Broadway stars Daniel Reichard, Richard Kind, Lauren Worsham, and Judith Blazer shine in New York City Opera’s still-overblown version of Leonard Bernstein’s opera.

| New York City |

April 9, 2008

Lauren Worsham, Daniel Reichard,
Jessica Wright and Richard Kind
in Candide
(© Carol Rosegg)
Lauren Worsham, Daniel Reichard,
Jessica Wright and Richard Kind
in Candide
(© Carol Rosegg)

In a small-scale 1973 version of the musical Candide, first presented at the Brooklyn Academy of Music (before transferring to Broadway the following year), Harold Prince at last made sense of a musical previously considered an honorable 1956 Broadway failure, despite its ravishing and wittily derivative score by Leonard Bernstein. Using a new book by Hugh Wheeler (replacing Lillian Hellman’s original) and the work of a variety of obliging lyricists, including Richard Wilbur, John Latouche, and even Stephen Sondheim, the show came to glorious life. But in 1982, Prince apparently decided it was time for him to make nonsense of the oddly-fated adaptation of Voltaire’s satiric novel by creating a vastly overblown treatment
of Candide for New York City Opera, where it has been a frequent presence in the repertoire — and was even recreated at Broadway’s Gershwin Theatre in 1997.

Designed by Clarke Dunham to resemble a carnival midway — and with a huge cast of players dressed likewise by Judith Dolan — this Candide often feels like a too-sprawling and sometimes endless show. Luckily, this spring’s production at City Opera, directed with careful finish by longtime Prince associate Arthur Masella, is in about the best shape one can hope for, due in large part to the smart and ebullient cast, many of whom are making their City Opera debuts.

Leading them in the title role is Daniel Reichard, looking far more fresh-faced and innocent than he was in Jersey Boys these past couple of seasons. Not only is he singing in a pure, silvery tenor, but he’s getting all the humor from a role often undermined by the excessive production values. He’s gleefully intrepid even when he has to sing the mournful “It Must Be So” while journeying through an orchestra row with patrons staring up at him.

As both Voltaire and as Dr. Pangloss, the over-optimistic philosopher whom Voltaire was satirizing, Richard Kind has a Broadway baritone rather than an opera house variety. But it makes no matter once he applies his comic talents to the double and actually sextuple parts he switches into and out of so often that occasionally his wigs and facial hair-pieces have to be delivered to him on stage. Lauren Worsham, as virginal sex-pot Cunegonde, knows how to be goofily amusing. Her expertise is most apparent in the coloratura “Glitter and Be Gay,” where she dispenses some startling high E flats and makes the most of the jewelry-donning stage business Prince concocted 35 years ago.

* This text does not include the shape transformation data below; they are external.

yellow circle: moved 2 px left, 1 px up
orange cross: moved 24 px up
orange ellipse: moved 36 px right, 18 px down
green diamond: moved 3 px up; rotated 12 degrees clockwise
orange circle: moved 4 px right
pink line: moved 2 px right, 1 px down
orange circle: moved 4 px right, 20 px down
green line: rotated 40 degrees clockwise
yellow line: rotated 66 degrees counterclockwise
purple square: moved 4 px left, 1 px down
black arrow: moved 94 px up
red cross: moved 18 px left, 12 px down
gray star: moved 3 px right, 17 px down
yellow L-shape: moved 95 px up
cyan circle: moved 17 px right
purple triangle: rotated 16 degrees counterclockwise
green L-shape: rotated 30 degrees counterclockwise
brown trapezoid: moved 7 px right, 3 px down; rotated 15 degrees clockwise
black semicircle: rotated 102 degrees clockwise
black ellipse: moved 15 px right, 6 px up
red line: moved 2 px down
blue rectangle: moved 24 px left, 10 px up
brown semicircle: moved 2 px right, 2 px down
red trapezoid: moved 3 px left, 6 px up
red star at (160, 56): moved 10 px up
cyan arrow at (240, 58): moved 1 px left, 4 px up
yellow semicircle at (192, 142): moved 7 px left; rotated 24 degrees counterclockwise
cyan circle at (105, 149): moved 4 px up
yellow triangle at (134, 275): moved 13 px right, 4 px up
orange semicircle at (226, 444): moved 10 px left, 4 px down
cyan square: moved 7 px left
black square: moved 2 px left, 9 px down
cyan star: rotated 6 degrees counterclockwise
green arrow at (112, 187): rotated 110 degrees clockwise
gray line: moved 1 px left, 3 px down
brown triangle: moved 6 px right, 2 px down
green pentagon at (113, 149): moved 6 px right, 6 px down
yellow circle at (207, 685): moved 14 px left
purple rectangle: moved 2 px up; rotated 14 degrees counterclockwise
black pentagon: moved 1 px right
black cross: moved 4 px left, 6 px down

Well-earned nods also go to first-timer Jessica Wright as the sex-pottier Paquette and to Kyle Pfortmiller for throwing himself whole-hearted into silly Maximilian, who at one point pretends to be a buxom courtesan. Threatening to upstage all of the principals are Eric Michael Gillett and Robert Ousley in a series of hilarious cameo appearances. As Don Issachar, one of Cunegonde’s most fervent ravishers, Gillett does a priceless send-up of bad actors taking on Shylock.

Judy Blazer, far too young to play the bent-over Old Lady, nevertheless plays her with aplomb. She even tangos in choreographer Patricia Birch’s “I’m Easily Assimilated” number, which features a chorus line of grey-bearded old Dons and is genuinely ingenious. Hail to Birch as well for the shadow dance she’s dreamed up for the waltzy “What’s the Use?” She literally has ladies tossed about as if they’re stuffed dummies. No, wait, they are stuffed dummies.

As for the many additional City Opera players — some of whom occasionally step into other brief roles — their constant presence is justified only in the final moments, when Candide and pals decide work is the only solution of life’s puzzle and everyone joins in singing the moving “Make Our Garden Grow.”

While a truly definitive Candide will likely never materialize — past favorites like “Pangloss’ Song” about the syphilis daisy-chain and “The Venice Gavotte” do not exist in the Prince version — Candide lovers have learned to be grateful for whatever they get. At least this month, the getting is pretty good.